Arcuate layered structure 12 is then assembled from at least two of the arcuate segments 36 deployed sequentially between first end 32 and second end 34 so that the extensional cell directions 38 approximate to radial directions of the arcuate layered structure 12 across the angular range a.

The significance and advantages of this aspect of the present invention can be better understood with reference to FIGS. 5A-10. Specifically, as shown schematically in FIG. 6, the various arcuate segments 36 can be cut from a stack of layers bonded so as to form a honeycomb structure with a uniform extensional cell direction, indicated by arrow 38, with the orientation of each arcuate segment chosen so that the extensional cell direction is radial for a mid-region of the segment. Then, when the helmet is assembled, each segment is deployed in the appropriate orientation as seen in FIGS. 5A and 5B. The extensional cell direction in all parts of the helmet is then relatively close to the local radial direction to provide effective energy absorption for a radial impact.

To illustrate this numerically, if we consider an angular range of 120 degrees between the front and back ends of the arcuate layered structure, if a vertical extensional cell direction was used for the entire helmet, the extreme front and back of the helmet would have an extensional cell direction misaligned by 60 degrees to the local radial direction, resulting in greatly reduced effectiveness of the honeycomb structure for impact energy absorption. In contrast, according to the three- segment implementation of FIGS. 5 A and 5B, the front and back segments may be deployed with extensional cell directions at, for example, roughly ±40 degrees relative to the central segment, resulting in a maximum misalignment between the extensional cell direction and the local radial direction of no more than about 20 degrees, which ensures that the impact energy absorption properties of the honeycomb structure are near-optimum. Similarly, FIGS. 8A-9B illustrate implementations in which only two arcuate segments are used to cover the angular range. Even here, for an angular range of 120 degrees, if the two segments are implemented with an extensional cell direction which is at ±30 degrees to the bisector of the angular range, the maximum misalignment between the extensional cell direction and the local radial direction will be no more than about 30 degrees, which is sufficiently small to ensure that a majority of the radial impact absorption properties of the honeycomb structure are preserved. Typically, misalignment angles of up to about 35 degrees, in some cases up to about 40 degrees, and in certain cases up to about 45 degrees, have been found to provide adequate preservation of the energy absorption properties of the honeycomb structure under radial impact. Subdivision of the angular range into more than three segments, such as four or five segments, can also be used.

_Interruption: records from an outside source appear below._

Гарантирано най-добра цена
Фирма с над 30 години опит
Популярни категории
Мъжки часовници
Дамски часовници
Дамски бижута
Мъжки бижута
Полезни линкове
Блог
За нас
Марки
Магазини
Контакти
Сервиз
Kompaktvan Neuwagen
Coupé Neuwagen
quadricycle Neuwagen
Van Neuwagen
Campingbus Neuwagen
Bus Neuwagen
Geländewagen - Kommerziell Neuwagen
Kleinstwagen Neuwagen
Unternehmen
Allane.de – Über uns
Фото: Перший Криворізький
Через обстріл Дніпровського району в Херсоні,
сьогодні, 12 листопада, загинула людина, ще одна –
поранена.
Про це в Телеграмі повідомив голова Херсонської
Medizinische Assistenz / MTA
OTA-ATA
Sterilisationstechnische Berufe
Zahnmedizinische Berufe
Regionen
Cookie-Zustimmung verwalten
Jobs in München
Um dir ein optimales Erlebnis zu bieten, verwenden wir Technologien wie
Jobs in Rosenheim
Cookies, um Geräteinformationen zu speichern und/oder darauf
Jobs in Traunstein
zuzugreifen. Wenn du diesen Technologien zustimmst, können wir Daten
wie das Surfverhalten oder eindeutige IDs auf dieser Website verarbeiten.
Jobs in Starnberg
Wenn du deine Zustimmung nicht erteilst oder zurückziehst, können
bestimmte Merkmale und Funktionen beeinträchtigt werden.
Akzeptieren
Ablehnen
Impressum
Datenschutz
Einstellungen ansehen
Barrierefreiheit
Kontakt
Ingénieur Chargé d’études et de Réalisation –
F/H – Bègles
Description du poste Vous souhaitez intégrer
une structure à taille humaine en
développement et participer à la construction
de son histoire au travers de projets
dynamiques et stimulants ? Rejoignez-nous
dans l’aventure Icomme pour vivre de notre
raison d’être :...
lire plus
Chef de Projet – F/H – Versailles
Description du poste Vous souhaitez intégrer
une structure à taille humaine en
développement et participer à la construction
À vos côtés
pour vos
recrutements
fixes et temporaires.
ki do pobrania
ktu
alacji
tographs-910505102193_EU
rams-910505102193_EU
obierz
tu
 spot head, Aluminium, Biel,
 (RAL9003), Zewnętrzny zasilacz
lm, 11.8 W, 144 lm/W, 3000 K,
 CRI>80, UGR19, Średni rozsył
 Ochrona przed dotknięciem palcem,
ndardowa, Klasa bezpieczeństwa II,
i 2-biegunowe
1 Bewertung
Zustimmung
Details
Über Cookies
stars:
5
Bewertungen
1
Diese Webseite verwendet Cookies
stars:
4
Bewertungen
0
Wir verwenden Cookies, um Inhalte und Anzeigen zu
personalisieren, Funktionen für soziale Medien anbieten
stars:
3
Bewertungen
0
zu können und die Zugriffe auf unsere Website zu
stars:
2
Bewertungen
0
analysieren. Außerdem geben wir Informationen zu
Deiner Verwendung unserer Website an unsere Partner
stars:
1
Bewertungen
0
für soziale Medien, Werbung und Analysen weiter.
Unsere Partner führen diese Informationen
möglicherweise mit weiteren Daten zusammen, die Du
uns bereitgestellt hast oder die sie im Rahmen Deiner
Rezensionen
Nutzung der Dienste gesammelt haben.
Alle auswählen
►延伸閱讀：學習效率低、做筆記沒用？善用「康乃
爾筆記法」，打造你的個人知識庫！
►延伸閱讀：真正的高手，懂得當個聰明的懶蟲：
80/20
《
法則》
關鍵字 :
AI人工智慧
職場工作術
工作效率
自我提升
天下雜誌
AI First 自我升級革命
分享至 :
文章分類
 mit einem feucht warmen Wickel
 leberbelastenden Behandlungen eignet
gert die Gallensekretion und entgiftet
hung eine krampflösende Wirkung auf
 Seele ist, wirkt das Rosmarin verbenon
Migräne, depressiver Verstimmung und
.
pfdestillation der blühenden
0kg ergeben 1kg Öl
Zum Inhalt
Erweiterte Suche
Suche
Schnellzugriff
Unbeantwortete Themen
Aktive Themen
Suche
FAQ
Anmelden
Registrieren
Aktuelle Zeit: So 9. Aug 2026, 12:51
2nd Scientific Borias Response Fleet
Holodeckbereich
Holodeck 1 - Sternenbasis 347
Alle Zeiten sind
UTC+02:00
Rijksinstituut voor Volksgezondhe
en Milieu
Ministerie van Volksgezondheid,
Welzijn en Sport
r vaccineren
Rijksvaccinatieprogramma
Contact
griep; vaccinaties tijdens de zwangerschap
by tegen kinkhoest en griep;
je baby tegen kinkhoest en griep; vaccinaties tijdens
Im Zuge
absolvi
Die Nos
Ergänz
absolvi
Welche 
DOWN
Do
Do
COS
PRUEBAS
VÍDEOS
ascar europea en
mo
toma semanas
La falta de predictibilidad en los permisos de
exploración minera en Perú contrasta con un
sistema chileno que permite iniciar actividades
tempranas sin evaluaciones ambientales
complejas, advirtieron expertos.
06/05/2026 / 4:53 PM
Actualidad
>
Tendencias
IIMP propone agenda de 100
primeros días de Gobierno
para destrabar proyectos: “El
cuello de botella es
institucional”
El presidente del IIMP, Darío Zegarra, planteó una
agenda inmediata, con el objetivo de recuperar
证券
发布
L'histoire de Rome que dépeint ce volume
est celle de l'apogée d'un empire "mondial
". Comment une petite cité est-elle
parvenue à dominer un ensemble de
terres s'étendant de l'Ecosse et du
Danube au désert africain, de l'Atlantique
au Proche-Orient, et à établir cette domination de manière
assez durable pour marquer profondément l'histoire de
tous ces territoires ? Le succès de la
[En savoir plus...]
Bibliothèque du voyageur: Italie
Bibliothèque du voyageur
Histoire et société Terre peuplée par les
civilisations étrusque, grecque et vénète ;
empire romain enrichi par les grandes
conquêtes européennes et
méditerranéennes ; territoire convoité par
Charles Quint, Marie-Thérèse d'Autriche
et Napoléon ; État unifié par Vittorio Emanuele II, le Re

Additionally, in some cases, it may be effective to construct a helmet from a combination of segments which cover different angular ranges, such as alternating sets of two segments with sets of three segments, such that the joints between the segments lie in different locations, thereby adding to the mechanical strength of the entire assembly. In some cases, as illustrated in FIG. 10, a relatively thin section of a full-angular-range arcuate portion of honeycomb material 39 may be interposed between the sets of segments 36, i.e., extending continuously from the front to the back of the arcuate honeycomb structure. Although the full-angular-range arcuate portion (e.g., with a vertical segment extension direction along its entire length) suffers from the aforementioned non-optimal contribution to the energy absorption properties towards the extremities of the helmet, it provides alternative mechanical advantages of unifying the entire structure and facilitating assembly. If the full-length section is relatively thin compared to the multi- segment parts, the overall mechanical properties are typically preserved or even enhanced. In one particularly preferred but non-limiting example, a full-length section of a first number of layers is interposed with multi-segment sections of at least 3 times more layers. In one example, each full-length section is a honeycomb material formed from 6 layers of sheet material while each section of plural segments contains segments formed from 24 layers of sheet material.

In view of the construction of the protective canopy of the helmet from a plurality of segments, precautions are preferably taken to ensure that the region where the segments meet provides adequate protection against penetration of an impacting object or edge. Precautions are particularly needed in this area in view of the tendency of honeycomb structures to shorten their dimensions in the direction of the layers when the structures are opened up (although this shortening effect is preferably greatly limited by the use of honeycomb structures which are only opened to relatively small angles, as illustrated in FIGS. IB and 3A-3B).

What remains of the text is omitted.